Q&A: Timothy Hanifin on Phoenix’s Booming Industrial Market
Graycor Construction Co.'s president discusses how long the hot streak will last and the industry’s current challenges.
Month after month, the Greater Phoenix industrial market ranks first in the U.S. for existing and planned developments. According to a recent CommercialEdge report, the city had more than 29.7 million square feet of industrial space underway as of November, representing 10.8 percent of stock; the total pipeline, the one that also includes planned projects, amounted to a whopping 29.1 percent of stock.
Graycor Construction Co., part of Graycor’s family of companies, is one of the real estate firms capitalizing on The Valley’s industrial boom. The Illinois-based firm has been actively involved in various projects across the city in recent years, working in conjunction with high-profile developers like Trammell Crow, Hines and GID.
In the interview below, Graycor Construction’s Timothy Hanifin shares his views on the firm’s recent activity and plans for Phoenix. Recently appointed president, Hanifin provides executive oversight and leadership for the Southwest Division, a targeted growth market for the company.
Phoenix is one of the nation’s leading markets in industrial development; in your opinion, how long can this boom last? Is there still room for more, literally?
Hanifin: Phoenix’s geographic location, including its proximity to California, is its greatest asset. From a logistics standpoint, its position in the industrial buildings business won’t change anytime soon. The type of buildings that this market needs will certainly evolve over time based on the needs of business. Right now, it is weighted heavily in logistics-related warehouse and distribution. In time that may shift to manufacturing or cold storage. Buildings may look and feel different. But the importance of Phoenix locationally will not change.
For the foreseeable future, Phoenix also still has a lot of land and a strong labor pool. Corporate tax structures, infrastructure and things of that nature could be constraints in the long run, but based on current fundamentals, we are set up for long-term success.
Tell us about some of the industrial projects you’re working on in The Valley.
Hanifin: Fully leased by MLILY, G303 in Glendale, Ariz., will total 1.25 million square feet at completion, making it the largest single-building Hines industrial development to date in the U.S. Our Rinchem project in Chandler, Ariz., expanded the company’s local campus with an almost 57,000-square-foot customized, temperature-controlled storage facility for high-purity chemicals and gasses used primarily for the semiconductor industry.
Graycor is also actively building:
- Metro East Valley Commerce Center Phase III in Mesa, Ariz., a five-building park totaling 406,500 square feet on a 21-acre site.
- Gilbert Spectrum Buildings 9, 10 and 11 in Gilbert, Ariz., three fully speculative industrial buildings totaling 304,000 square feet.
- Elliot Gateway in Mesa, Ariz., consisting of 516,601 square feet across four industrial buildings, plus off-site and pad preparation for three retail parcels.

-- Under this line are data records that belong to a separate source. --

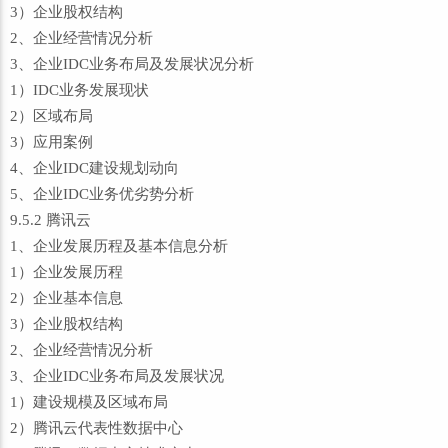
3）企业股权结构
2、企业经营情况分析
3、企业IDC业务布局及发展状况分析
1）IDC业务发展现状
2）区域布局
3）应用案例
4、企业IDC建设规划动向
5、企业IDC业务优劣势分析
9.5.2 腾讯云
1、企业发展历程及基本信息分析
1）企业发展历程
2）企业基本信息
3）企业股权结构
2、企业经营情况分析
3、企业IDC业务布局及发展状况
1）建设规模及区域布局
2）腾讯云代表性数据中心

What types of industrial spaces are more in demand nowadays?
Hanifin: At the end of the day, industrial buildings are investments for their developers, owners and tenants. They retain their highest value when they are built for modern uses and able to flex over time. Things like automation, generous ceiling heights and cross-dock configurations are a big part of that formula.
Is there any future for older facilities, with smaller clear heights and fewer loading docks? What’s your prognosis?
Hanifin: We are already actively retrofitting older industrial buildings in California and other markets across the country. Particularly in urban areas where land for new ground-up development is at a premium, we absolutely see the retrofit of existing buildings as part of the future through activities like raising ceiling height, reconfiguring docks and expanding or adjusting building sizes to support modern automation. As areas become denser, these strategies become more viable.
How did the recent construction materials shortage and supply chain disruptions affect your ongoing projects?
Hanifin: This has definitely been a unique time, and we have had to work diligently with our subcontractors and owners to establish a clear picture on price and schedules. This is where relationships come in, allowing us to accurately gauge supply availability and get accurate pricing decisions locked in early, so that we can meet delivery needs. I do not see that changing for a bit.
Have labor shortages influenced the firm’s activity in any significant way?
Hanifin: In the space we operate within, and with the quality of subcontractors we have, we by and large are able to predictably schedule craft labor on our projects. In fact, right now, labor is far less a constraint than material availability and price volatility.
Of course, construction professionals are in demand throughout the country, so within our Graycor team recruiting is very important. But having a plan for the growth and development of our existing team is even more important. Growing our business by growing our people is very much the Graycor philosophy.
How is your company addressing the need for more sustainable development?
Hanifin: In our management of construction, Graycor is diligent in our sustainable best practices – factors like dust and debris control, diversion of waste to landfills, debris recycling and on-site water management. Those are things that we can control and that it is our responsibility to master.